The undercutting of his authority had rankled, but Crazy Lloyd's actions made it pall by comparison. Hopkins' life was one giant sword swipe at real and imagined evil; the terror and guilt and rage that burned in his eyes were laser beam incisions into that part of him where “Suicide Hill '61” was engraved like gang graffiti. He had to fight what Hopkins was, so he tracked down the cross and flag leaflets and was born again.

It worked.

He carried the wino's message; took comfort in its call to duty. He studied the Bible and prayed, and found fellow officers who believed as he did. They followed him, and when he passed the captain's exam and was flagged for the I.A.D. exec position, he knew that nothing could stop him from achieving a spellbinding selfhood preordained by God and a martyred madman twenty years dead.

Then Hopkins took out the “Hollywood Slaughterer.” The boldness of his measures inspired awe among the men of the born-again officer corps, and had Hopkins walked into one of their prayer meetings, they would have genuflected before him as if the sex-crazed lunatic were Christ himself. His solving of the Havilland/Goff homicides a year later again brought the men to their figurative knees. He became a rival spiritual patriarch who was dangerous precisely because he did not covet spiritual power, and the means to his destruction had to be divinely sought and given.

Hours and hours were spent praying. He spoke to God of his hatred for Hopkins, and got small comfort. His strategy to upgrade his son's school records and gain his admission to the Academy worked, and Steven graduated and was assigned to West L.A. Division. Prayer and the appointment of a second-generation Gaffaney to the Department helped diffuse Hopkins' hold on his mind, as did the building up of the interdepartmental dirt files. Then his prayers were rewarded, and promptly backfired.

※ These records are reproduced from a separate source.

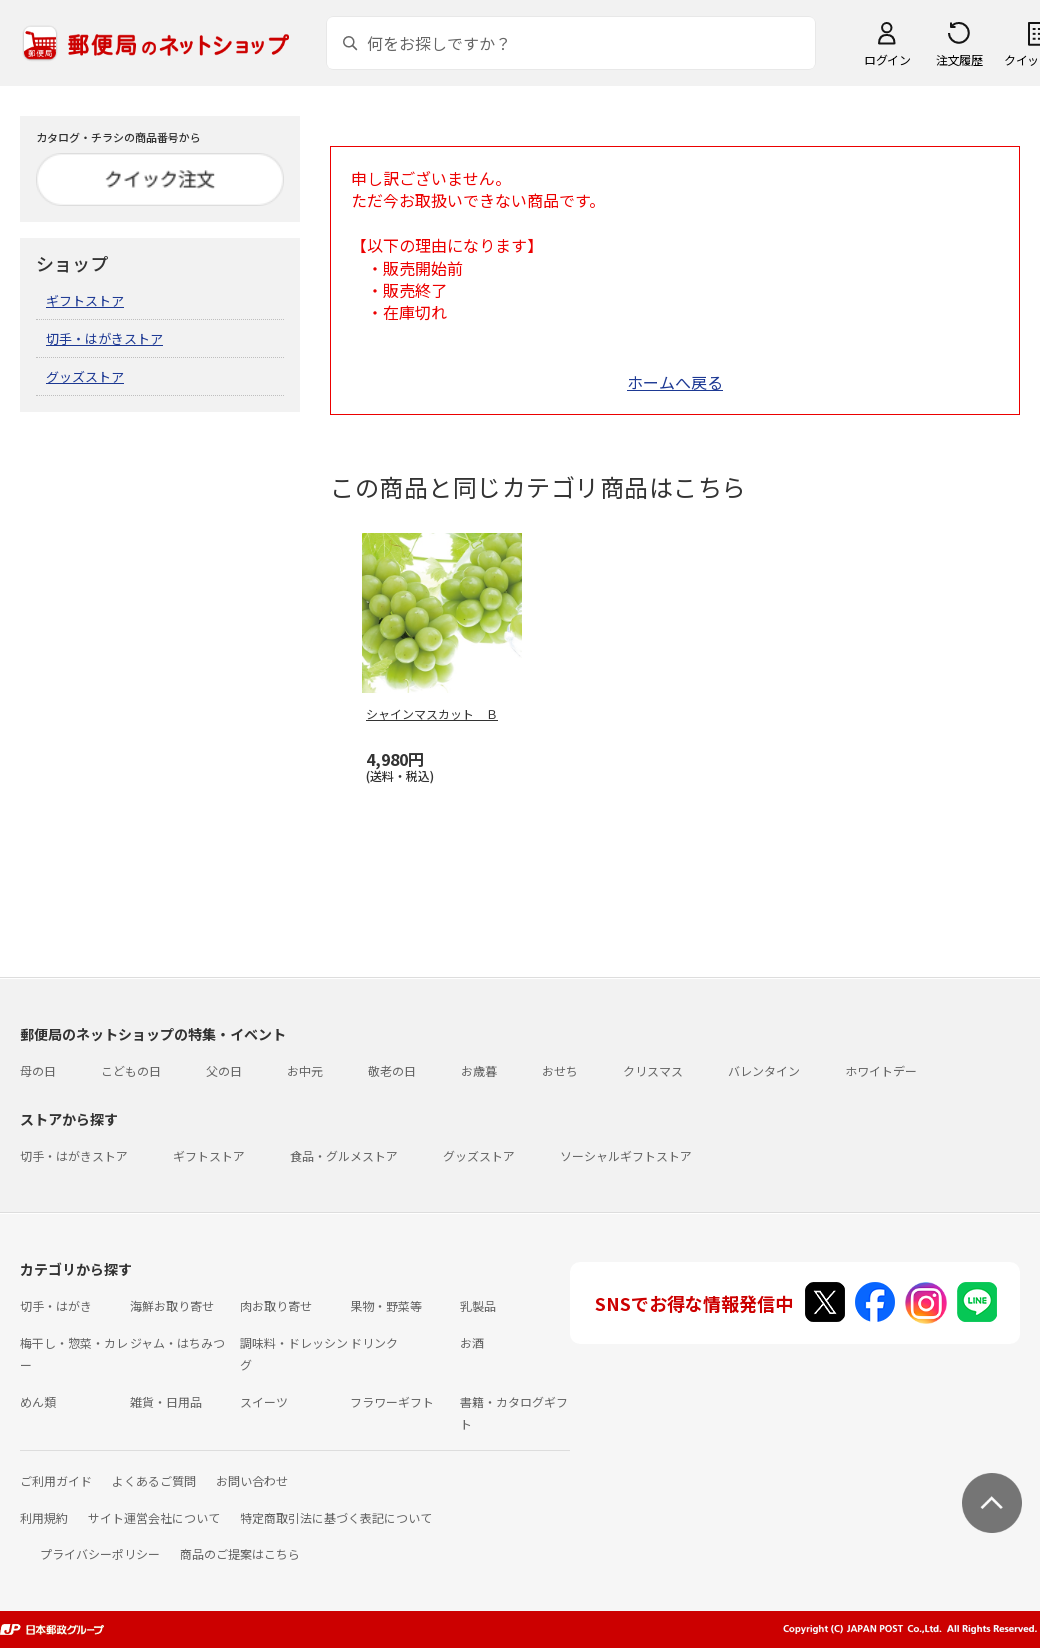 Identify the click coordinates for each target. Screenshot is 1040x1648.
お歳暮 (479, 1070)
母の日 (38, 1070)
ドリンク (374, 1342)
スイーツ (264, 1401)
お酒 (472, 1342)
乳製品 (478, 1305)
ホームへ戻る (675, 382)
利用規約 (44, 1517)
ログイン (887, 59)
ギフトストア (85, 300)
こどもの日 (131, 1070)
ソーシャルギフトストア (626, 1155)
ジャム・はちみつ (177, 1342)
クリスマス (653, 1070)
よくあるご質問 (154, 1480)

Lamar Dayton, a Devonshire Division lieutenant and longtime born-again, joined the corps and told him of whoremaster Hopkins and his Watts baptism of fire. Circumstantial verification of National Guard records made the final message ring clear: Hopkins, not himself, was the divinely gifted policeman/warrior, and what drove him was not God, but awful self-willed needs and desires—all mortal in nature.

Gaffaney stood up and looked at the clock above his desk. His stay of execution ruminations had consumed an hour, and were still not one hundred percent conclusive. He thought of things to be grateful for: he and Steven had been close in the days before his death, and Steve had confided that he had resisted the retired deputy's fencing imprecations, turning over a new leaf. That was comforting, as was the fact that he had not compounded his self-hatred by letting Hopkins perform the execution.

“Hopkins” and “Execution” filled in the missing percentage points, and extended the stay of sentence to the indeterminate near future. Gaffaney looked at the magnum and suddenly knew why he had stolen his death weapon from an L.A.P.D. source. Only Lloyd Hopkins would be crazy enough and bold enough to follow the gun to its source and back to him, regardless of the consequences and devil take the hindmost. He had taken the magnum from a Wilshire Division evidence room in full view of a half dozen officers because he wanted to sacrifice himself to the man he most admired and envied.

Thinking of “Suicide Hill '61” and mercy, Gaffaney carried his three armfuls of files into the bathroom and dumped them in the tub, then walked downstairs and grabbed a bottle of bourbon off the bar. Returning upstairs with it, he doused the pile of paper and dropped a match on top. His hold on scores of men went up in flames, and he waited until all the data was obliterated before turning on the shower. The fire hissed, sizzled and died, and Gaffaney walked back to the den to wait for his executioner.